Reputation: 11
What I'm about to ask may sound stupid but I've been trying to figure it out for a few days now. I want to generate a link to a site:
example.github.io/Example/Example
That has a variable or something at the end of it
example.github.io/Example/ExampleVariable
and then read that variable as the page loads. In a perfect world it would look something like this:
http://Example.github.io/Example/Example<script>function(){}</script>
I also need to make sure that the page the user actually goes to or at least ends up on is the original link: i.e.

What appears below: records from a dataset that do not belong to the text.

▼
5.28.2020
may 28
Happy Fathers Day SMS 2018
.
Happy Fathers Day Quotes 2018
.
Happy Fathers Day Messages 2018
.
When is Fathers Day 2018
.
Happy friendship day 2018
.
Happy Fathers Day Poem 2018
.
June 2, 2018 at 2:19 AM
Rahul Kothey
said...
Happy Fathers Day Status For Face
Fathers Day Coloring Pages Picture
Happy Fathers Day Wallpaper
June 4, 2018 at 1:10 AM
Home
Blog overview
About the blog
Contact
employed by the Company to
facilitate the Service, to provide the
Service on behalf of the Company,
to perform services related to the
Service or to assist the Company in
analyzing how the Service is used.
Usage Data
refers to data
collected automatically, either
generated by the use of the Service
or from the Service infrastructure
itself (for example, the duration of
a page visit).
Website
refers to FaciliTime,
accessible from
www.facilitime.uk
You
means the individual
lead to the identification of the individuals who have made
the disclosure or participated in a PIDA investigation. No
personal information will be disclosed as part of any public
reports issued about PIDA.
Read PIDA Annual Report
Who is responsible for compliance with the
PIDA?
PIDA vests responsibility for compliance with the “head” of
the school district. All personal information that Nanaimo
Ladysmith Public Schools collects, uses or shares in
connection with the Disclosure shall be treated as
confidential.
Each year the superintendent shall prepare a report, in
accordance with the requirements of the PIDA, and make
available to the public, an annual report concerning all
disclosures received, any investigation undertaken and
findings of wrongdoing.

example.github.io/Example/Example
Any help would be greatly appreciated.
Also if anyone is wondering.
Yes it is on github if that applies. I barely know PHP so that's not the best. It's for a ToDo list manager app I've made. There is a load function so users can share lists. The Load string (variable I'm trying to read) looks like this:
/LoadNAME#THEME#Item A,Item B,ect.
Upvotes: 1
Views: 1003
Reputation: 9654
Alternatively, you can use this hash #
old trick then after it use slashes
example.github.io/Example/#/var1/var2/var3
then using the window.location.href
with couple split()
uses will provide you
with an array of parameters.
/* URL in address bar:
http://localhost/test/js-url-parameters/#/str1/str2/str3/
*/
var docURL = window.location.href,
params = [];
// filter out the website origin "example.github.io" in the OP example
docURL = docURL.replace(window.location.origin, '');
// if /#/ found then we have URL parameters
// grabbing the parameters part of the URL
if (docURL.indexOf('/#/') > -1) {
docURL = docURL.split('/#/')[1];
if (docURL != '') {
// omit the last forward slash if exist
if (docURL[docURL.length - 1] == '/') {
docURL = docURL.substring(0, docURL.length - 1);
}
// split the URL final string o get an object with all params
params = docURL.split('/');
console.log(params);
}
} else {
console.log('No URL parameters found');
}
/* Output:
["str1", "str2", "str3"]
*/
UPDATE:
The above outputs all variables as string
, so to retrieve numeric values you need to parseInt
-or parseFloat()
depending on your case.
For example, if for this URL:
http://localhost/test/js-url-parameters/#/str1/22/str3/
The above code will output ["str1", "22", "str3"]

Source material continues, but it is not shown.